Their age and school appropriate avatars are able to explore and learn in an environment that is secure, monitored, and dynamically expansive. Through QA my students have gone to live with the First Nations people of Mesa Verde, negotiated plans to save the Black Rhino with the various stakeholders in Tanzania, taken rockets to space stations to learn about the technology they will need to deploy and use in order to deflect Near Earth Objects.

In the meantime, they learn about Internet safety and protocols, how to build virtual buildings, and most importantly how to become a better global citizen. I cannot say enough about how QA has transformed both my teaching practice, and my students. While the founders, the Faculty of Education Learning Sciences division at the University of Indiana call it transformational play, the parents call it "Miraculous Play." The scope and depth of opportunities offered by QA is far too great to even attempt to do justice to it as part of an article.


The learning I was bringing to my students was still very guided and curriculum based. Now, I was looking for even more, programs that would allow the students to be creative. With their Internet safety training, I could now put them on Wolfquest. In Wolfquest each student becomes a solitary wolf, struggling to find their place in the wilds of Yellowstone National Park. They learn about the challenges of life in the wild, and the need for "others." In time, they can mate, and form a pack of their own.

What fun to watch the alpha males try to take down a bull elk. They cannot. They need the pack. What fun to watch as the "quiet ones" assume leadership of the pack, and the subsequent high fives when they successfully organize and conclude a hunt. What fun to watch my teaching colleagues attempt to do the same. We cannot.

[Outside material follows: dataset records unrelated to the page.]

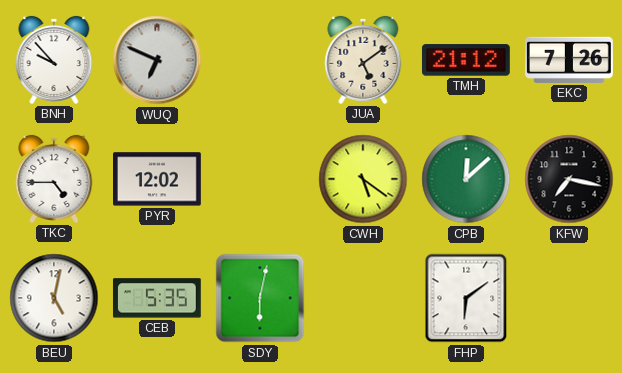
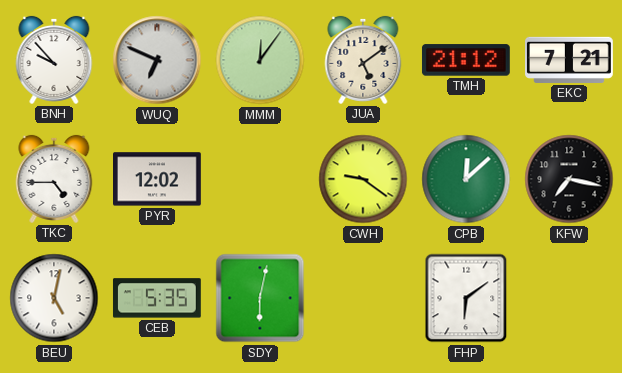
MMM: none -> 12:06
EKC: 7:26 -> 7:21
CWH: 5:21 -> 9:21
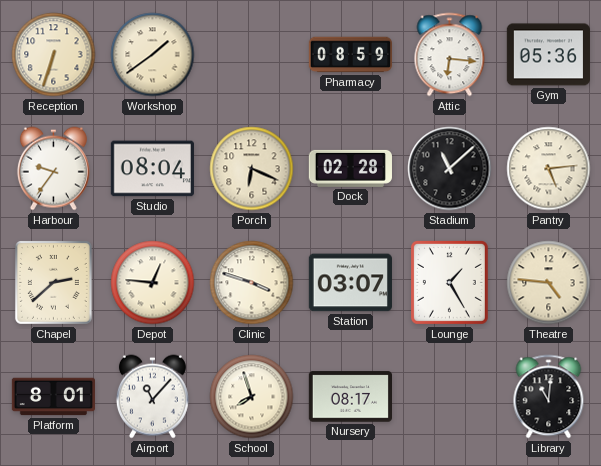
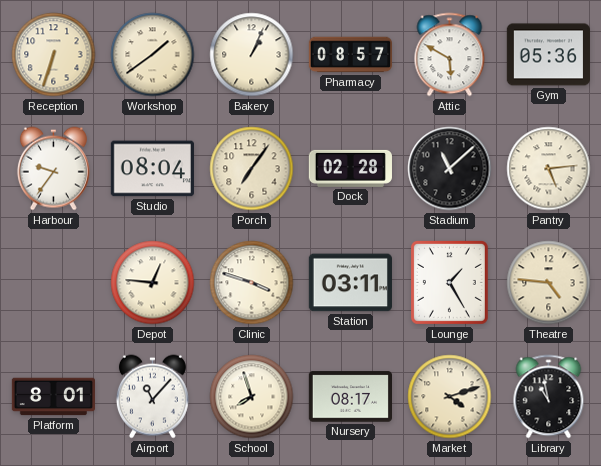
Bakery: none -> 1:04
Pharmacy: 08:59 -> 08:57
Attic: 6:16 -> 5:50
Porch: 6:19 -> 7:06
Chapel: 2:38 -> none
Station: 03:07 -> 03:11
Market: none -> 4:12
Library: 11:01 -> 10:58
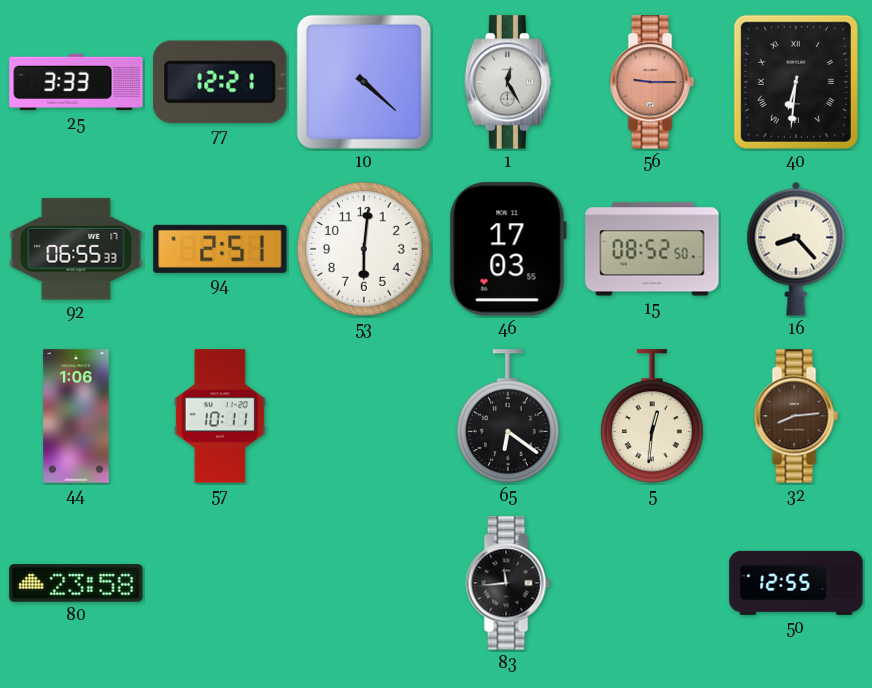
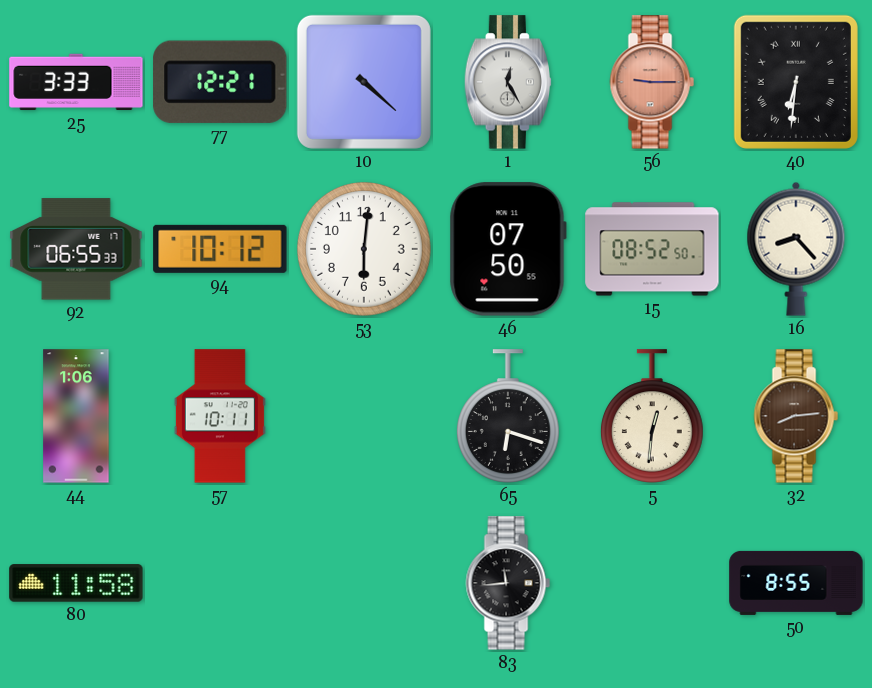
94: 2:51 -> 10:12
46: 17:03 -> 07:50
65: 6:21 -> 6:18
80: 23:58 -> 11:58
50: 12:55 -> 8:55
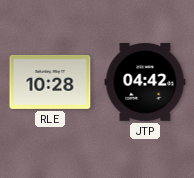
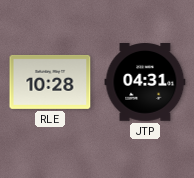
JTP: 04:42 -> 04:31
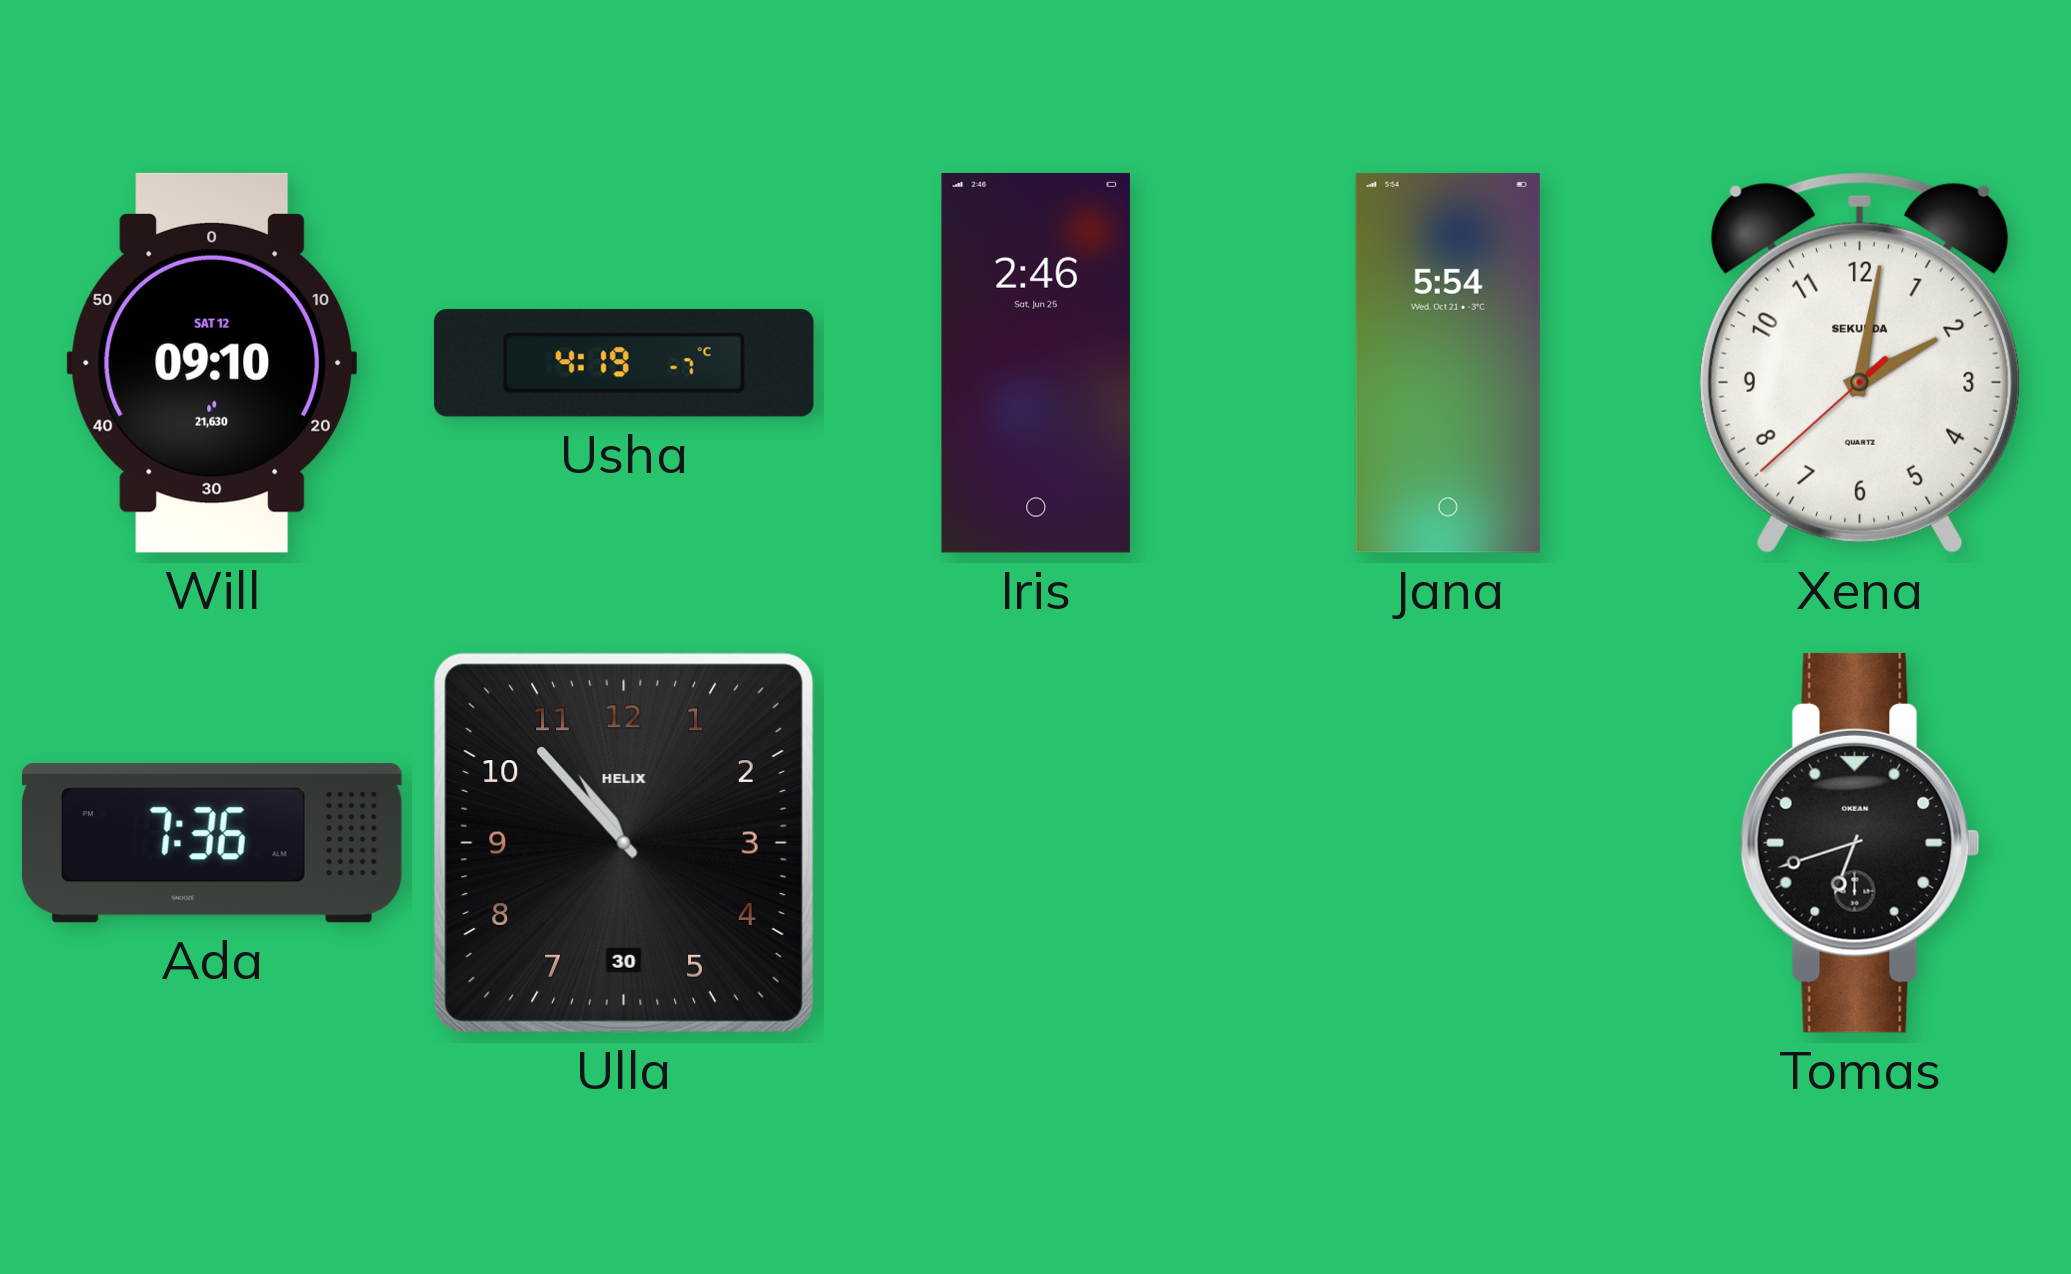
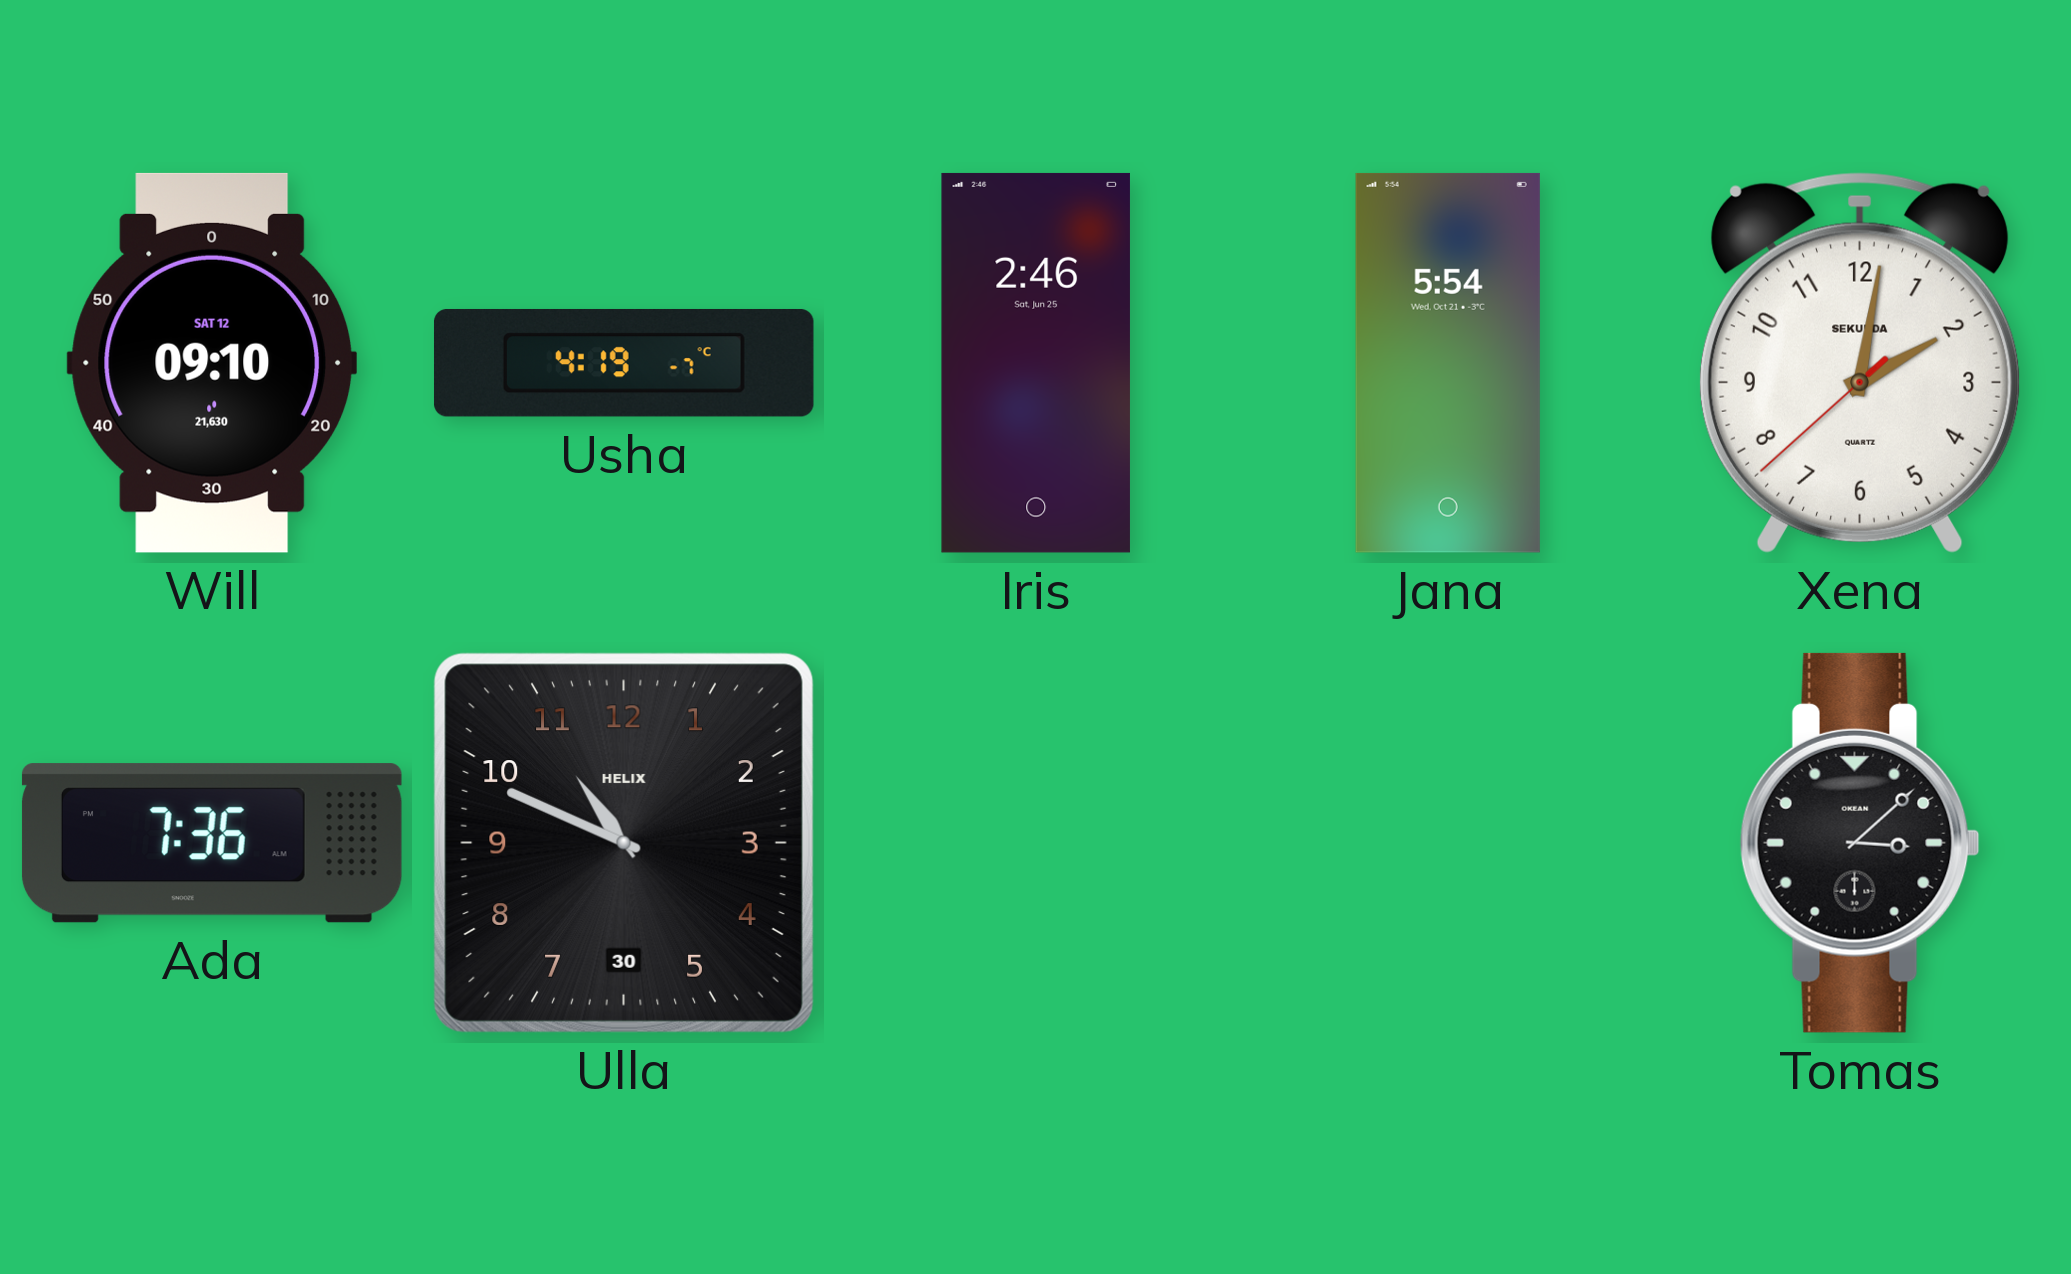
Ulla: 10:53 -> 10:49
Tomas: 6:42 -> 3:08
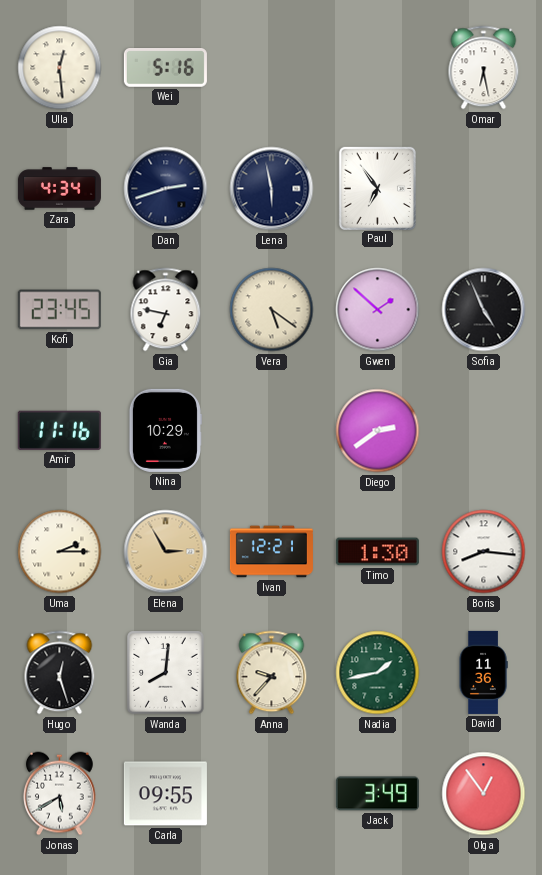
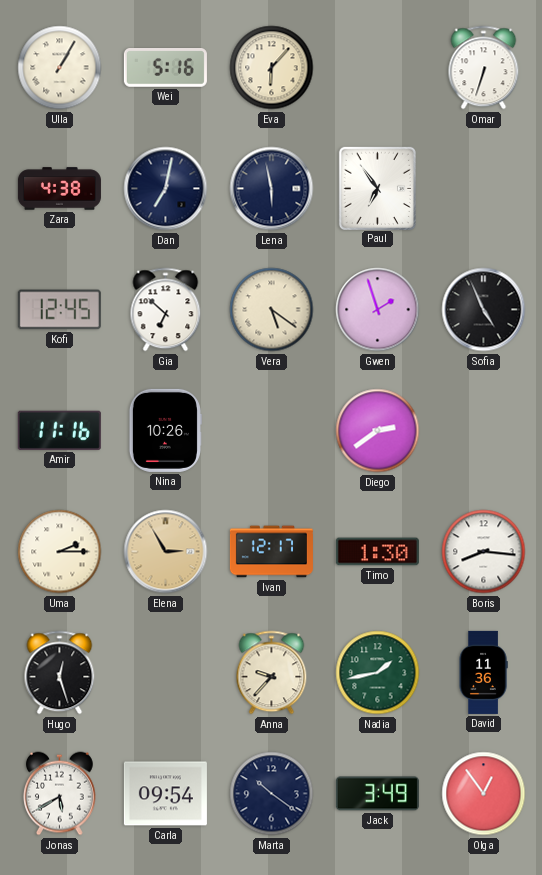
Ulla: 12:29 -> 1:05
Eva: none -> 6:07
Omar: 6:28 -> 6:33
Zara: 4:34 -> 4:38
Dan: 2:42 -> 7:02
Kofi: 23:45 -> 12:45
Gia: 6:47 -> 6:52
Gwen: 1:52 -> 1:57
Nina: 10:29 -> 10:26
Ivan: 12:21 -> 12:17
Wanda: 8:01 -> none
Carla: 09:55 -> 09:54
Marta: none -> 10:21
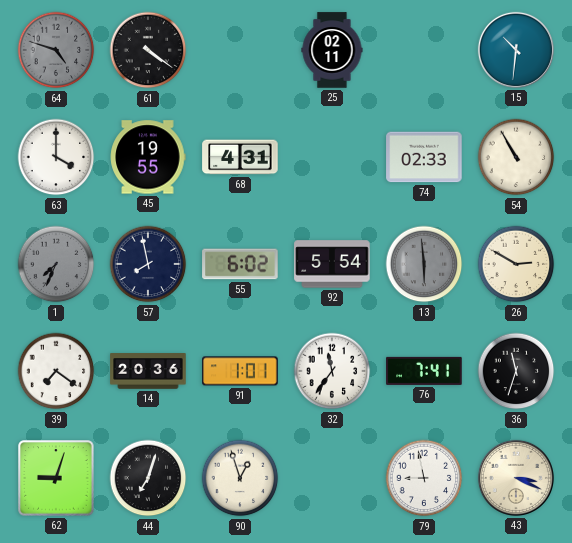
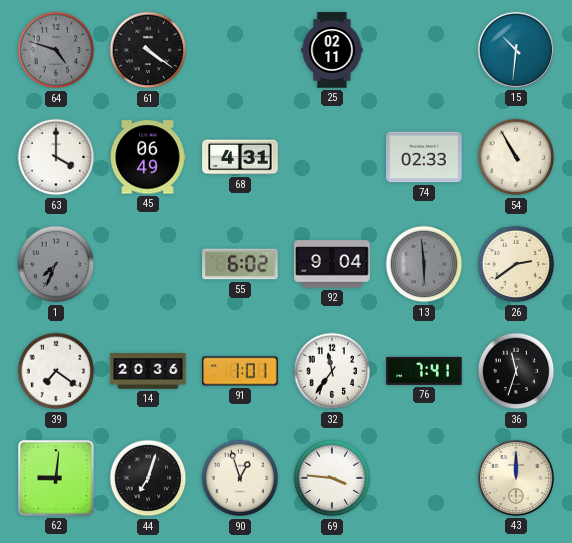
45: 19:55 -> 06:49
57: 7:58 -> none
92: 5:54 -> 9:04
26: 2:50 -> 2:39
62: 9:03 -> 9:01
69: none -> 3:46
79: 8:58 -> none
43: 3:19 -> 12:00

Where to now? Well, we've obtained virtual space on Cybernetworlds, a family-run virtual universe that I cannot say enough about. There, in Viamus, my students have been rebuilding the ancient civilizations that ring the Mediterranean. My students have also rebuilt our school virtually, as a place where they can come to pick up assignments, hang out, collaborate, even meet for classes. We have a number of other projects under development, but now, it is my students who are in charge. While they may have to run things by me, they are responsible to research what they are responsible to know, and find ways to use their newfound skills to build an environment where they can pass their knowledge on to others. Where is this going?


The total cost of everything I've mentioned is under $700. Is the journey complete? Not a chance. I've gone from feeling completely defeated as a teacher, with students who were angry and resistant to schooling, to having each day filled with new achievements and a growing following of engaged "co-workers." I'm mourning the coming of summer, as each of my students has become invaluable as a colleague and an asset to our school. Has this miracle fallen from the sky? Well, I will admit to some serendipity, but will tell you that there has been no small amount of blood, sweat, and tears that has gone into bringing this about. I truly hope that there are some schools and/or school districts out there that would like to see similar results. It can be done if the passion, dedication, and careful planning is in place. I would love to be a part of that. How about you?